Black communities must reject the economic policies of the coalition government. Austerity cuts continue to significantly impact on Black people and we cannot sit back and see our basic human rights eroded due to the colour of our skin.

Conference, too often the colour of your skin determines your life chances and Black communities continue to experience poorer outcomes in key areas such as education and health. The Black vote must be used as a force to demand that the government addresses persistent race inequality across the UK.

Never has it been more important for Black people and their communities to understand the importance of their political voice and participation over the next coming months leading up to the General election in 2015 and beyond.
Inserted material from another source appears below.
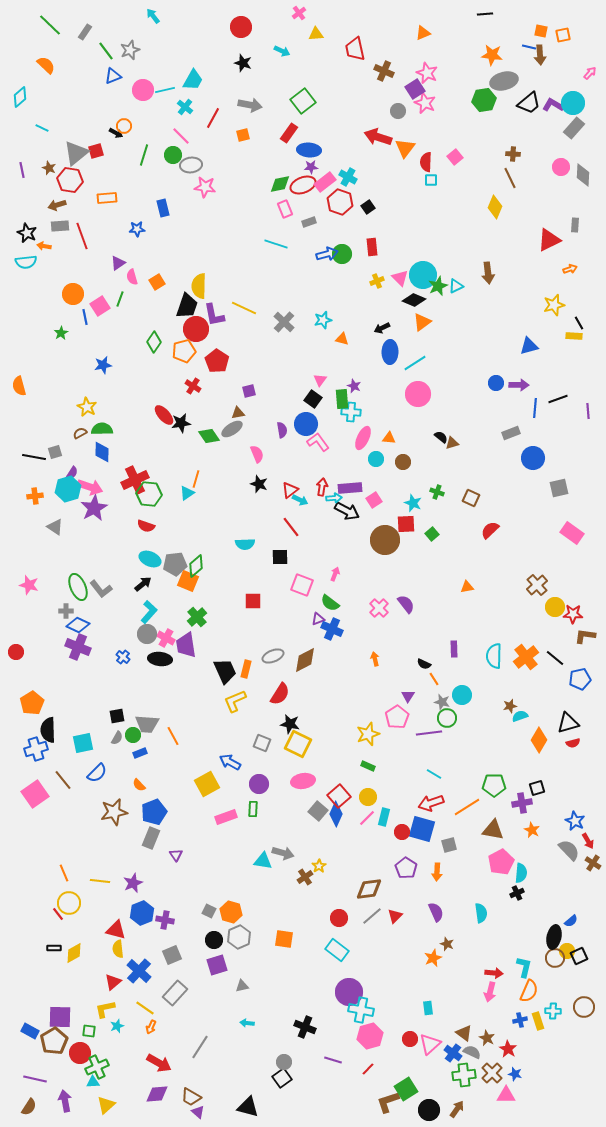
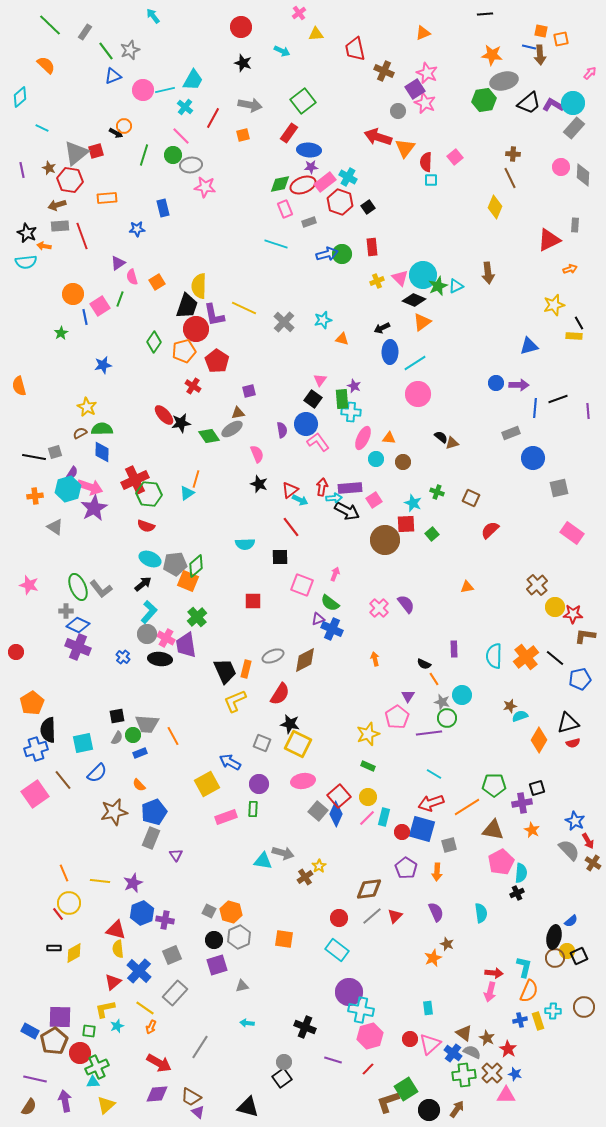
orange square at (563, 35): moved 2 px left, 4 px down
The government introduced a new system of registering to vote that has moved the responsibility from the household to individuals aged 18 and over. Simon Woolley, Operation Black Vote fears this could have a ‘devastating effect’ on turnout. According to a recent Electoral Commission poll, only 48% of Black voters were aware of these changes significantly fewer than the number of white people who were.

In 2010, 7% of white British people were not registered to vote and this was significantly lower than most Black communities.

Age is also a factor that influences voter turnout, all young people are less likely to vote and Black populations tend to be younger on average than white people. In considering some of the changes we have seen in policy and in our community since the coalition government has been in office that affect young people Black including:

a)Black youth unemployment rising by 56%;

b)The removal of the Education Maintenance Allowance;

c)University fees tripled;

d)Sure Start centre closures;

e)Increased levels of Stop and Search.

It is clear to see why young Black people do not feel they have a voice and that this government is not concerned with the disproportionate negative impact current policies are having on Black people.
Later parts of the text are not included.